Battleground state watch

  • The Texas Tribune’s Patrick Svitek and Alex Samuels take a look at why Julián and Joaquin Castro have not formally endorsed Biden, even though they both insist they are committed to defeating Trump.

  • Svitek also reports that Biden, Julián Castro, Beto O’Rourke, Kamala Harris and Elizabeth Warren will address the virtual Texas Democratic convention next month.

Coming Up

We’ll have a brand new episode of the Beyond the Bubble podcast available this evening. Download it on Apple Podcasts | Spotify | Stitcher | Google Podcasts.

Number of the Day

10

Democrat Mark Kelly leads GOP Sen. Martha McSally by 10 points, 51% to 41%, in the high-profile Arizona Senate race, according to a new High Ground poll.
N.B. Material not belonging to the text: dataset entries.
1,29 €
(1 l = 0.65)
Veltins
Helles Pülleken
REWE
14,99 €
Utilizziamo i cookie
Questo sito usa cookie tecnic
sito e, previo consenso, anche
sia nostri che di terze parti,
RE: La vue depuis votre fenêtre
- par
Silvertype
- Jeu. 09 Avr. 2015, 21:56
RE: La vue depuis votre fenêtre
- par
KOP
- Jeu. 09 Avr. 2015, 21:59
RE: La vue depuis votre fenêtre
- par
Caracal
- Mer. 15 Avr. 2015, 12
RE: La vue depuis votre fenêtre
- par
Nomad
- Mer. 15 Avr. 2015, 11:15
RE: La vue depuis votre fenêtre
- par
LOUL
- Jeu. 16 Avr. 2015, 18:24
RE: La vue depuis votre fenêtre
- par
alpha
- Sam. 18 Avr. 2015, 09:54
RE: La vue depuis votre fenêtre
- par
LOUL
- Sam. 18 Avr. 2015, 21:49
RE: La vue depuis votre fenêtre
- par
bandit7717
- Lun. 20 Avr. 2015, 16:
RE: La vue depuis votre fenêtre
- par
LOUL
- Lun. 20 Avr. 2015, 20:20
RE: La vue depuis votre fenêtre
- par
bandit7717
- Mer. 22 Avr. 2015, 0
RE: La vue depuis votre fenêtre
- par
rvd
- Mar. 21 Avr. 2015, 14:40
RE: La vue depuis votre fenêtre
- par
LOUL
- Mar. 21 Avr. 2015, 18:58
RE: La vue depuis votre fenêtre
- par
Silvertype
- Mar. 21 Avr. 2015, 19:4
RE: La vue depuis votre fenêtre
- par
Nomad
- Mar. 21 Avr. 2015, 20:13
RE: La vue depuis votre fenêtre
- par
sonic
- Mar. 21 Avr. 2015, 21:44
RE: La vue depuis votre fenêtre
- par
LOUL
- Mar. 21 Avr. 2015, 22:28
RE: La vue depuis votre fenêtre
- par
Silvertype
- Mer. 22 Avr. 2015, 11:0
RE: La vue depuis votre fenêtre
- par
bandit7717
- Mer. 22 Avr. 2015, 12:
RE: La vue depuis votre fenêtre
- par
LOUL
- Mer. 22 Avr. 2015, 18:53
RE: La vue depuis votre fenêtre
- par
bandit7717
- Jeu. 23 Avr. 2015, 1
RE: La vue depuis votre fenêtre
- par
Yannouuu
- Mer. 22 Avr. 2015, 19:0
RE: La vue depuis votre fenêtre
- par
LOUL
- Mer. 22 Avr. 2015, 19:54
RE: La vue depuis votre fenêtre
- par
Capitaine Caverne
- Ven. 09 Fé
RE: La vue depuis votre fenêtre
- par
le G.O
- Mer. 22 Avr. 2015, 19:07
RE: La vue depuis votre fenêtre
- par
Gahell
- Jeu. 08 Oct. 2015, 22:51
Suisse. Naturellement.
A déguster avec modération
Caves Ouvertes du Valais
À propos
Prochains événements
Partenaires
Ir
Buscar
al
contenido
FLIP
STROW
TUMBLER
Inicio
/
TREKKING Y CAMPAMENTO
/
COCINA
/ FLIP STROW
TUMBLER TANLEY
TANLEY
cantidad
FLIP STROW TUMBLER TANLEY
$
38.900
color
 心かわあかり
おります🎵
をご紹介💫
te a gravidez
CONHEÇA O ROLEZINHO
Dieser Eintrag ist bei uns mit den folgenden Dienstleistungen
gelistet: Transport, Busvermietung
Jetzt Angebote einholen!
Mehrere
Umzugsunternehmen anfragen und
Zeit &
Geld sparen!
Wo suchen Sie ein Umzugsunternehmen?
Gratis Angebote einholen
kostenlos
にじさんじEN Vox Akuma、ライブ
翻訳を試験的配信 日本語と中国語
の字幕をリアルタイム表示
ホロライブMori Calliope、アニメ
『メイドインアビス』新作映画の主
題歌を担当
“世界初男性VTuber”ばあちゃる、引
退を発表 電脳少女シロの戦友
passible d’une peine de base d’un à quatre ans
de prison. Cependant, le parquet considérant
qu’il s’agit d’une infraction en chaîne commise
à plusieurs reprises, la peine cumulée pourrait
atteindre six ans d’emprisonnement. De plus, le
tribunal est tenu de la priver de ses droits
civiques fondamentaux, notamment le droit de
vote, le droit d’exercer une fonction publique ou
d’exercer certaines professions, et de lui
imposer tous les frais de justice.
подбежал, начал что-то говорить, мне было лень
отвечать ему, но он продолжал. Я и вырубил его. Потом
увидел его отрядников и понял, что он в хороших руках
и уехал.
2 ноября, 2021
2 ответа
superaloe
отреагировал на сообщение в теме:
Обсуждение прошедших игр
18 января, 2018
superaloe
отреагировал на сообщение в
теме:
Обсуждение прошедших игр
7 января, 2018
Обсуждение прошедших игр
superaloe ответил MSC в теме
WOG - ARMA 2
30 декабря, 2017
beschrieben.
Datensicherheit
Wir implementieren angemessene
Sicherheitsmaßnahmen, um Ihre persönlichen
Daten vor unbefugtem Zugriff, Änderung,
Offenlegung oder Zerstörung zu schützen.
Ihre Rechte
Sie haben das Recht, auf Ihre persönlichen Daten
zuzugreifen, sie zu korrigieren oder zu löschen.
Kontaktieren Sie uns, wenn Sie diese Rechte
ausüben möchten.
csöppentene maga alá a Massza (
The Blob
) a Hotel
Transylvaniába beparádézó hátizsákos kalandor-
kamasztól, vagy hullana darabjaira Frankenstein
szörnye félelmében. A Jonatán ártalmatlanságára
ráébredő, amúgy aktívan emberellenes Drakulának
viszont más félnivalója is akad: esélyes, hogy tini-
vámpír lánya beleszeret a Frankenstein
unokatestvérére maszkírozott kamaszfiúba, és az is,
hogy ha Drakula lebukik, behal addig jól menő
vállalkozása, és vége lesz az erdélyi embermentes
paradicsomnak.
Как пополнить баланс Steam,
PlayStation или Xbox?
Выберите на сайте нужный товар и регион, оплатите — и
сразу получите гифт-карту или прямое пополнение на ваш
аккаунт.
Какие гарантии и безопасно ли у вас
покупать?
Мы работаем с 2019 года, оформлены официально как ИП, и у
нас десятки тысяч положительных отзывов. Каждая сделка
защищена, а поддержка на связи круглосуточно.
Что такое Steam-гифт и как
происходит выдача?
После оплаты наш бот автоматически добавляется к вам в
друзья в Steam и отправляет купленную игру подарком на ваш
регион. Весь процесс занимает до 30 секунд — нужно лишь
Biden also is ahead of Trump in the state 47% to 45%.

For planning purposes

May 29

Vice President Mike Pence travels to Georgia

Pete Buttigieg hosts virtual organizing training with volunteers and supporters in New Hampshire for Biden campaign

June 2

Primaries in Indiana, Iowa, Maryland, Montana, New Mexico, Pennsylvania, Rhode Island, South Dakota, and Washington, D.C.

June 6

Virgin Islands holds its Democratic caucus

Biden addresses the Texas Democratic Party convention

June 9

Georgia and West Virginia hold primaries

June 23

Kentucky and New York hold primaries

Those cupcakes though...

White House Counselor Kellyanne Conway speaks to reporters about in-person voting on May 27, 2020.
White House Counselor Kellyanne Conway speaks to reporters about in-person voting on May 27, 2020. US Network Pool


White House Counselor Kellyanne Conway raised some eyebrows with her comments that compared waiting in line for cupcakes with waiting in line to vote.